*** Exercise inputs Section Begins ***

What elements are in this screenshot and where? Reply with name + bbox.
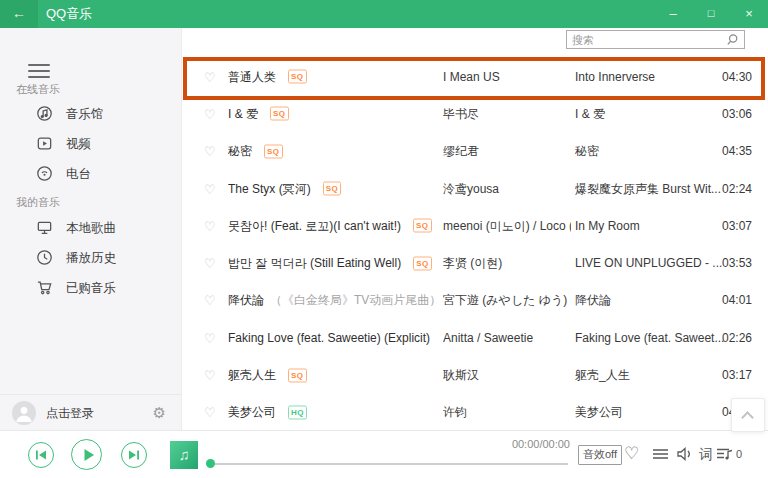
favorite-heart-icon[interactable]: ♡ [204, 330, 216, 345]
song-row[interactable]: ♡ 美梦公司 HQ 许钧 美梦公司 04:09 [182, 394, 768, 431]
song-title-cluster: 普通人类 SQ [228, 68, 307, 85]
progress-bar[interactable] [210, 463, 568, 465]
song-artist[interactable]: 宮下遊 (みやした ゆう) [443, 292, 571, 309]
song-row[interactable]: ♡ Faking Love (feat. Saweetie) (Explicit… [182, 319, 768, 356]
back-icon: ← [12, 5, 26, 21]
album-art-placeholder[interactable]: ♫ [170, 441, 198, 469]
song-title: 躯壳人生 [228, 367, 276, 384]
qq-music-window: ← QQ音乐 – □ × 在线音乐 音乐馆 视频 [0, 0, 768, 478]
sidebar-item-play-history[interactable]: 播放历史 [0, 243, 182, 273]
favorite-heart-icon[interactable]: ♡ [204, 106, 216, 121]
song-artist[interactable]: 李贤 (이현) [443, 255, 571, 272]
sidebar-item-music-hall[interactable]: 音乐馆 [0, 99, 182, 129]
song-album[interactable]: I & 爱 [575, 105, 743, 122]
song-title: 普通人类 [228, 68, 276, 85]
login-row[interactable]: 点击登录 ⚙ [0, 394, 182, 430]
song-album[interactable]: 秘密 [575, 143, 743, 160]
song-album[interactable]: LIVE ON UNPLUGGED - ... [575, 256, 743, 270]
favorite-heart-icon[interactable]: ♡ [204, 368, 216, 383]
equalizer-icon[interactable] [652, 448, 669, 460]
favorite-heart-icon[interactable]: ♡ [204, 69, 216, 84]
search-input[interactable] [572, 31, 717, 48]
song-artist[interactable]: meenoi (미노이) / Loco (... [443, 217, 571, 234]
song-row[interactable]: ♡ 못참아! (Feat. 로꼬)(I can't wait!) SQ meen… [182, 207, 768, 244]
favorite-heart-icon[interactable]: ♡ [204, 293, 216, 308]
lyrics-button[interactable]: 词 [699, 446, 713, 464]
close-button[interactable]: × [730, 0, 768, 28]
previous-track-button[interactable] [28, 442, 54, 468]
maximize-button[interactable]: □ [692, 0, 730, 28]
song-row[interactable]: ♡ 秘密 SQ 缪纪君 秘密 04:35 [182, 133, 768, 170]
song-album[interactable]: Faking Love (feat. Saweet... [575, 331, 743, 345]
play-queue-icon[interactable] [716, 447, 734, 461]
next-icon [128, 450, 141, 461]
song-title-cluster: 美梦公司 HQ [228, 404, 307, 421]
song-artist[interactable]: Anitta / Saweetie [443, 331, 571, 345]
favorite-heart-icon[interactable]: ♡ [204, 218, 216, 233]
song-artist[interactable]: 毕书尽 [443, 105, 571, 122]
maximize-icon: □ [708, 7, 715, 19]
song-title-cluster: 躯壳人生 SQ [228, 367, 307, 384]
song-title: I & 爱 [228, 105, 258, 122]
previous-icon [35, 450, 48, 461]
song-artist[interactable]: 缪纪君 [443, 143, 571, 160]
quality-badge: SQ [413, 256, 432, 270]
sidebar-item-radio[interactable]: 电台 [0, 159, 182, 189]
song-row[interactable]: ♡ 躯壳人生 SQ 耿斯汉 躯壳_人生 03:17 [182, 356, 768, 393]
play-button[interactable] [71, 439, 102, 470]
favorite-heart-icon[interactable]: ♡ [204, 181, 216, 196]
progress-knob[interactable] [206, 459, 215, 468]
back-button[interactable]: ← [0, 0, 38, 28]
song-album[interactable]: 降伏論 [575, 292, 743, 309]
song-artist[interactable]: 耿斯汉 [443, 367, 571, 384]
song-album[interactable]: In My Room [575, 219, 743, 233]
music-hall-icon [36, 105, 53, 122]
quality-badge: SQ [288, 70, 307, 84]
hamburger-icon [28, 64, 50, 66]
song-artist[interactable]: I Mean US [443, 70, 571, 84]
scroll-to-top-button[interactable] [731, 398, 765, 432]
song-row[interactable]: ♡ 밥만 잘 먹더라 (Still Eating Well) SQ 李贤 (이현… [182, 244, 768, 281]
search-icon[interactable] [726, 33, 739, 46]
volume-icon[interactable] [676, 447, 693, 461]
song-duration: 04:01 [722, 293, 752, 307]
song-album[interactable]: 美梦公司 [575, 404, 743, 421]
avatar [12, 401, 36, 425]
playback-time: 00:00/00:00 [495, 438, 570, 450]
song-title-cluster: I & 爱 SQ [228, 105, 289, 122]
favorite-heart-icon[interactable]: ♡ [204, 405, 216, 420]
song-row[interactable]: ♡ 普通人类 SQ I Mean US Into Innerverse 04:3… [182, 58, 768, 95]
song-title-cluster: 降伏論 （《白金终局》TV动画片尾曲） SQ [228, 292, 438, 309]
song-album[interactable]: Into Innerverse [575, 70, 743, 84]
song-title: Faking Love (feat. Saweetie) (Explicit) [228, 331, 430, 345]
favorite-heart-icon[interactable]: ♡ [204, 144, 216, 159]
song-album[interactable]: 爆裂魔女原声集 Burst Wit... [575, 180, 743, 197]
favorite-heart-icon[interactable]: ♡ [624, 443, 639, 464]
sidebar-item-video[interactable]: 视频 [0, 129, 182, 159]
song-duration: 04:30 [722, 70, 752, 84]
sidebar-item-label: 电台 [66, 166, 91, 183]
minimize-icon: – [669, 6, 676, 21]
song-row[interactable]: ♡ The Styx (冥河) SQ 泠鸢yousa 爆裂魔女原声集 Burst… [182, 170, 768, 207]
song-title: 秘密 [228, 143, 252, 160]
song-title: 못참아! (Feat. 로꼬)(I can't wait!) [228, 217, 401, 234]
favorite-heart-icon[interactable]: ♡ [204, 256, 216, 271]
song-title-cluster: Faking Love (feat. Saweetie) (Explicit) … [228, 331, 438, 345]
song-artist[interactable]: 许钧 [443, 404, 571, 421]
sidebar-item-local-songs[interactable]: 本地歌曲 [0, 213, 182, 243]
song-artist[interactable]: 泠鸢yousa [443, 180, 571, 197]
quality-badge: SQ [270, 107, 289, 121]
player-bar: ♫ 00:00/00:00 音效off ♡ 词 0 [0, 430, 768, 478]
next-track-button[interactable] [121, 442, 147, 468]
minimize-button[interactable]: – [654, 0, 692, 28]
song-title-cluster: 못참아! (Feat. 로꼬)(I can't wait!) SQ [228, 217, 432, 234]
settings-gear-icon[interactable]: ⚙ [153, 404, 166, 422]
song-title-cluster: The Styx (冥河) SQ [228, 180, 341, 197]
sidebar-item-purchased-music[interactable]: 已购音乐 [0, 273, 182, 303]
song-album[interactable]: 躯壳_人生 [575, 367, 743, 384]
song-row[interactable]: ♡ I & 爱 SQ 毕书尽 I & 爱 03:06 [182, 95, 768, 132]
song-row[interactable]: ♡ 降伏論 （《白金终局》TV动画片尾曲） SQ 宮下遊 (みやした ゆう) 降… [182, 282, 768, 319]
sidebar-item-label: 已购音乐 [66, 280, 116, 297]
menu-button[interactable] [28, 64, 50, 78]
sound-effect-button[interactable]: 音效off [578, 445, 622, 465]
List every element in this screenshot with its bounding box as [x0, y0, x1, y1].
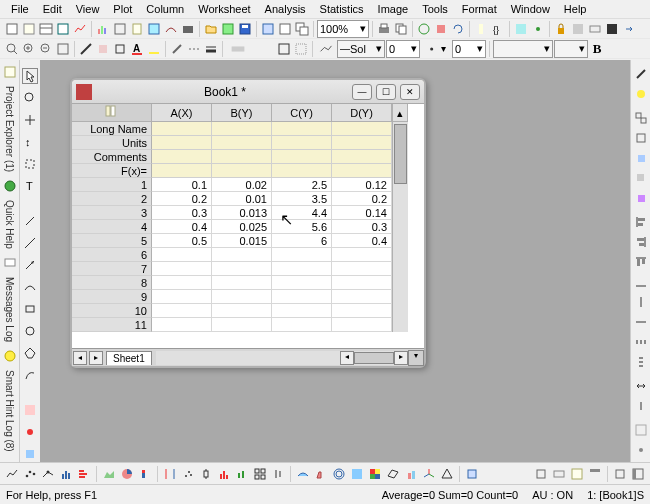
3d-bars-button[interactable] [403, 466, 419, 482]
row-comments[interactable]: Comments [72, 150, 152, 164]
row-number[interactable]: 8 [72, 276, 152, 290]
line-color-icon[interactable] [78, 41, 94, 57]
cell[interactable]: 0.4 [152, 220, 212, 234]
highlight-icon[interactable] [146, 41, 162, 57]
curve-tool-icon[interactable] [22, 279, 38, 295]
align-hcenter-icon[interactable] [633, 294, 649, 310]
row-units[interactable]: Units [72, 136, 152, 150]
dup-icon[interactable] [393, 21, 409, 37]
row-number[interactable]: 7 [72, 262, 152, 276]
cell[interactable]: 0.1 [152, 178, 212, 192]
menu-file[interactable]: File [4, 1, 36, 17]
font-size-combo[interactable]: ▾ [554, 40, 588, 58]
cell[interactable]: 0.3 [152, 206, 212, 220]
arrow-tool-icon[interactable] [22, 257, 38, 273]
line-plot-button[interactable] [4, 466, 20, 482]
group-icon[interactable] [633, 110, 649, 126]
column-header-d[interactable]: D(Y) [332, 104, 392, 122]
image-plot-button[interactable] [349, 466, 365, 482]
pointer-tool-icon[interactable] [22, 68, 38, 84]
ungroup-icon[interactable] [633, 130, 649, 146]
box-plot-button[interactable] [198, 466, 214, 482]
lock-icon[interactable] [553, 21, 569, 37]
row-number[interactable]: 6 [72, 248, 152, 262]
circle-tool-icon[interactable] [22, 323, 38, 339]
column-plot-button[interactable] [58, 466, 74, 482]
cell[interactable]: 0.12 [332, 178, 392, 192]
rect-tool-icon[interactable] [22, 301, 38, 317]
cell[interactable]: 0.4 [332, 234, 392, 248]
row-longname[interactable]: Long Name [72, 122, 152, 136]
light-icon[interactable] [633, 86, 649, 102]
new-notes-icon[interactable] [129, 21, 145, 37]
zoom-combo[interactable]: 100%▾ [317, 20, 369, 38]
menu-view[interactable]: View [69, 1, 107, 17]
new-graph3-icon[interactable] [146, 21, 162, 37]
cell[interactable]: 6 [272, 234, 332, 248]
stock-button[interactable] [270, 466, 286, 482]
polygon-tool-icon[interactable] [22, 345, 38, 361]
messages-log-tab[interactable]: Messages Log [2, 273, 17, 346]
hint-toggle-icon[interactable] [2, 348, 18, 364]
row-number[interactable]: 2 [72, 192, 152, 206]
align-left-icon[interactable] [633, 214, 649, 230]
scroll-up-button[interactable]: ▴ [392, 104, 408, 122]
cell[interactable]: 0.025 [212, 220, 272, 234]
same-width-icon[interactable] [633, 378, 649, 394]
refresh-icon[interactable] [450, 21, 466, 37]
hist-button[interactable] [216, 466, 232, 482]
restore-window-button[interactable] [533, 466, 549, 482]
column-header-b[interactable]: B(Y) [212, 104, 272, 122]
no-border-icon[interactable] [293, 41, 309, 57]
text-tool-icon[interactable]: T [22, 178, 38, 194]
add-column-icon[interactable] [473, 21, 489, 37]
row-number[interactable]: 5 [72, 234, 152, 248]
bold-button[interactable]: B [589, 41, 605, 57]
horizontal-scrollbar[interactable] [354, 352, 394, 364]
menu-window[interactable]: Window [504, 1, 557, 17]
import-wizard-icon[interactable] [260, 21, 276, 37]
cell[interactable]: 0.5 [152, 234, 212, 248]
cell[interactable]: 5.6 [272, 220, 332, 234]
open-icon[interactable] [203, 21, 219, 37]
menu-statistics[interactable]: Statistics [313, 1, 371, 17]
cell[interactable]: 0.3 [332, 220, 392, 234]
headers-toggle-icon[interactable] [587, 466, 603, 482]
workbook-window[interactable]: Book1 * — ☐ ✕ A(X) B(Y) C(Y) D(Y) ▴ Long… [70, 78, 426, 368]
rescale-all-icon[interactable] [55, 41, 71, 57]
3d-bar-button[interactable] [313, 466, 329, 482]
minimize-button[interactable]: — [352, 84, 372, 100]
command-icon[interactable] [587, 21, 603, 37]
font-color-icon[interactable]: A [129, 41, 145, 57]
zoom-tool-icon[interactable] [22, 90, 38, 106]
categorical-button[interactable] [234, 466, 250, 482]
draw-tool-icon[interactable] [22, 213, 38, 229]
transfer-icon[interactable] [621, 21, 637, 37]
region-tool-icon[interactable] [22, 367, 38, 383]
align-top-icon[interactable] [633, 254, 649, 270]
menu-plot[interactable]: Plot [106, 1, 139, 17]
line-weight-icon[interactable] [203, 41, 219, 57]
cell[interactable]: 3.5 [272, 192, 332, 206]
pattern-icon[interactable] [226, 41, 250, 57]
cell[interactable]: 0.02 [212, 178, 272, 192]
line-style-combo[interactable]: — Sol▾ [337, 40, 385, 58]
3d-scatter-button[interactable] [180, 466, 196, 482]
new-worksheet-icon[interactable] [38, 21, 54, 37]
template-library-icon[interactable] [180, 21, 196, 37]
new-matrix-icon[interactable] [55, 21, 71, 37]
close-button[interactable]: ✕ [400, 84, 420, 100]
results-log-icon[interactable] [513, 21, 529, 37]
3d-xyz-button[interactable] [421, 466, 437, 482]
bring-data-icon[interactable] [633, 190, 649, 206]
menu-help[interactable]: Help [557, 1, 594, 17]
3d-surface-button[interactable] [295, 466, 311, 482]
batch-icon[interactable] [433, 21, 449, 37]
fill-picker-icon[interactable] [112, 41, 128, 57]
heatmap-button[interactable] [367, 466, 383, 482]
line-symbol-button[interactable] [40, 466, 56, 482]
project-explorer-tab[interactable]: Project Explorer (1) [2, 82, 17, 176]
grad-icon[interactable] [251, 41, 275, 57]
3d-ternary-button[interactable] [439, 466, 455, 482]
cell[interactable]: 4.4 [272, 206, 332, 220]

*** Exercise inputs Section Ends ***

» **Problem statement**
Wherever the string "Long" occurs in the entries, copy that whole line.

» **Written answer**
row-longname[interactable]: Long Name [72, 122, 152, 136]
workbook-window[interactable]: Book1 * — ☐ ✕ A(X) B(Y) C(Y) D(Y) ▴ Long… [70, 78, 426, 368]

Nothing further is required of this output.